Kimball's wife Debbie feels certain the three mammals were there to protect the two men. And it comforts her.
"My husband and I shared dolphin gifts for years. He loved everything about the ocean," she said. "That is the way my husband would have wanted it. I'm sure he closed his eyes and was thankful he was surrounded by dolphins."
More than 200 private boats helped search the Gulf waters for the two lost firefighters.
Coast Guard crews combed the area for more than 80 hours from Saturday to Tuesday, scanning 40,000 square miles, an area equivalent to the state of Virginia. The cause of the accident still remains a mystery.
There were 4- to 5-foot seas. The wind was 10 to 15 knots and visibility was eight to 10 miles.
Shortly after finding the 18-foot bass boat 40 miles off the shore of Appalachicola, rescue crews located the bodies of the two men, who were still wearing life jackets. They were roughly eight miles from the boat. Hypothermia is believed to be the cause of death.
The families feel a special appreciation for the generosity of the folks at the Keaton Beach Marina, in Perry, Fla., and for the Alpharetta firefighters who were with them there: Ken Whitaker, Robby Rogers, Chip Garmon, Joe Popadics and Craig Schmitz.
Kimball's novel depicts fireman's storied career
By JENNIFER J. HOWARD
Jay Kimball's wife wants people to hear his voice the words he wrote in a manuscript about his 20-year career in emergency work.
What people may not know is that the late Alpharetta firefighter directed emergency response crews in the aftermath of the Oklahoma City bombing.
Kimball was sickened when he couldn't reach a man who was clearly dead three stories above because he wanted desperately for him to be transported back to his family.

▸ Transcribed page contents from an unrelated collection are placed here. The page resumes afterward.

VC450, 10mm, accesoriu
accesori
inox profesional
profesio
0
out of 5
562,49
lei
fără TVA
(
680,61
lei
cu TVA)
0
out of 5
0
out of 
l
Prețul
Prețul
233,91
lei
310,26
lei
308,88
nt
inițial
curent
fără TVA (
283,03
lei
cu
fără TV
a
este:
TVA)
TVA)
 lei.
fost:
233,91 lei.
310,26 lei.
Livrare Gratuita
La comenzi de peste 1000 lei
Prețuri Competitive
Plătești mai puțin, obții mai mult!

It is the side of life few people see, and a side people in emergency service rarely discuss.
They hide behind humor and uphold the image of strength that is expected of them while continuing to work hard to save lives.

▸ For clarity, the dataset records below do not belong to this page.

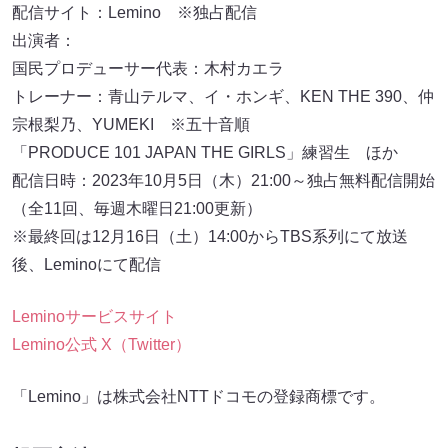
配信サイト：Lemino ※独占配信
出演者：
国民プロデューサー代表：木村カエラ
トレーナー：青山テルマ、イ・ホンギ、KEN THE 390、仲
宗根梨乃、YUMEKI ※五十音順
「PRODUCE 101 JAPAN THE GIRLS」練習生 ほか
配信日時：2023年10月5日（木）21:00～独占無料配信開始
（全11回、毎週木曜日21:00更新）
※最終回は12月16日（土）14:00からTBS系列にて放送
後、Leminoにて配信
Leminoサービスサイト
Lemino公式 X（Twitter）
「Lemino」は株式会社NTTドコモの登録商標です。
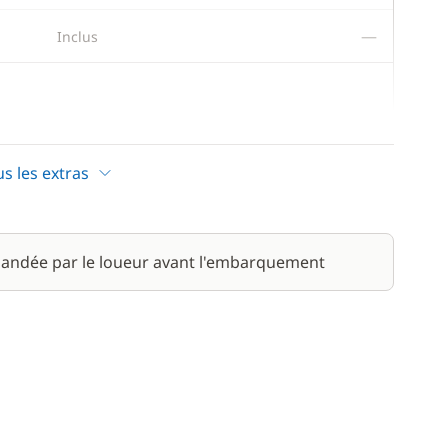
—
Inclus
2 000,00 €
us les extras
/ semaine
1 850,00 €
/ personne / semaine
andée par le loueur avant l'embarquement
1 400,00 €
/ semaine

Jay Kimball's wife wants to see her husband's work published, even if it is only for the eyes of other people in emergency services. It is a story about EMS life a fictionalized biography of sorts.
"What the manuscript is is the biography of his life on the street for 20 years and all the things he saw as a paramedic and firefighter," Kimball's wife Debbie said.
The couple, who met in Indianapolis 10 years ago, were living in Tulsa when the bomb went off. Kimball was paged and there began one of the most distressing weeks of his life.
"He would call me from down there in tears. There was a 2-mile square block of devastation. It looked like Beruit. My company let us out of work and we stood in line for seven hours to give blood and we all did," she said. "It had a profound affect on him. That's what affected him most these young children who never got to live a life."
As for Timothy McVeigh's delayed execution, Debbie said she knows her husband is furious.
"He wanted to strap a bomb to his butt in the desert and cover him with honey and let him wonder when it was going to go off," she said. "He saw what this man did and the book encompasses that."
Kimball also responded to the cat walk collapse at the Hyatt Regency Hotel in Kansas City. The horror he saw is indescribable.
Debbie, who works as a technical advisor and software instructor for Cintech Solutions, hopes to have at least 100 copies published for other firefighters and those working in emergency services.
"Jay was just a guy who gave a darn about people," she said.